Performed by craniofacial surgeon Russell Reid, MD and orthodontist Michael Stosich, DMD, maxillomandibular advancement surgery can be an effective treatment for obstructive sleep apnea.
In this procedure, the upper and lower jaws are moved forward to eliminate airway obstruction. Maxillomandibular advancement surgery enlarges the airway in both the palate and tongue regions.
Phrenic nerve stimulation is a treatment option for adults with moderate to severe central sleep apnea. An implantable device stimulates the phrenic nerve in your chest to send signals to the diaphragm to activate breathing. The treatment starts and stops on its own and does not require you to wear anything on your face. No equipment is needed at home.
The phrenic nerve stimulator device is implanted during a minimally-invasive outpatient procedure by Hemal Nayak, MD, a cardiologist who specializes in electrophysiology.
Read a Q&A with Dr. Nayak and Dr. Mokhlesi to learn more about central sleep apnea.
Weight Loss Options
A strong correlation exists between obesity and the development of obstructive sleep apnea. Bariatric surgery can be an effective treatment for obesity and related conditions like sleep apnea.

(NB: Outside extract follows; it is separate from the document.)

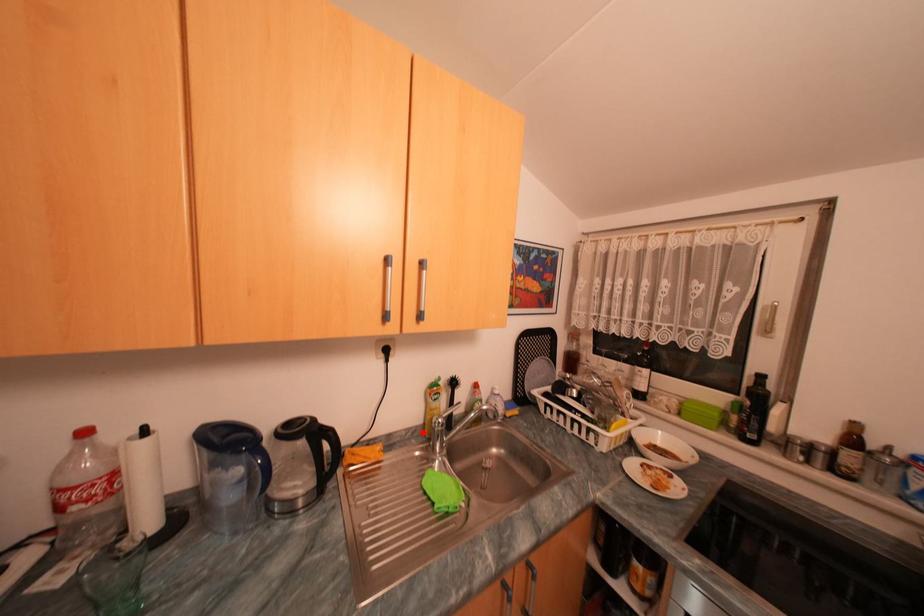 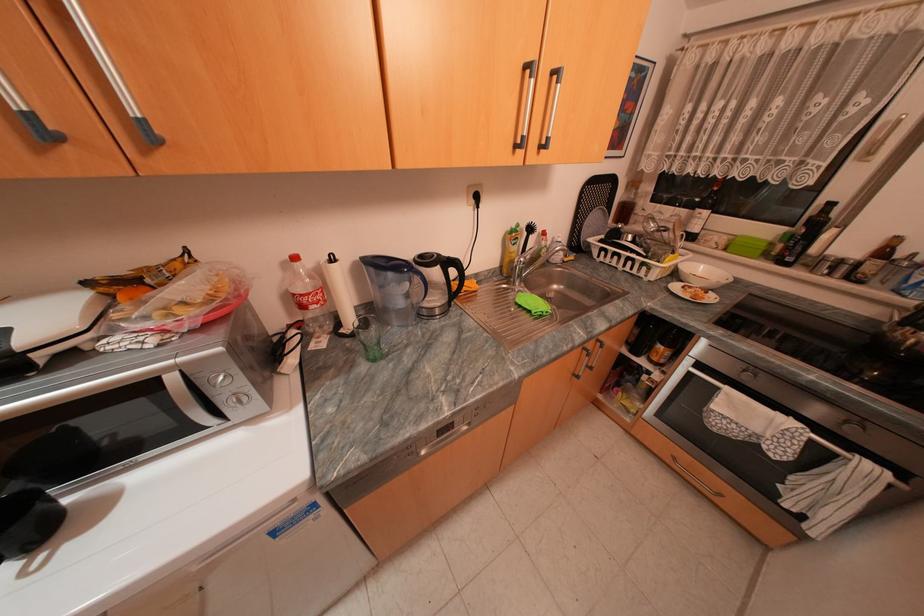 The point at the highlighted location is marked in the first image. Where is the corresponding point in the second image?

Endoscopic therapy uses flexible scopes that do not require an incision.
Our endoscopic gastroenterologist Christopher Chapman, MD, works with patients who struggle with weight issues to provide them with a non-surgical program to facilitate or enhance their weight loss.
The Chicago Weight program helps adults manage their weight and medical conditions associated with excess weight.
Silvana Pannain, MD and the team at Chicago Weight treats obesity and coordinates care for patients with obesity-related diseases like obstructive sleep apnea.
Our experts take a specialized approach centered on promoting weight loss and improving metabolic and cardiovascular health.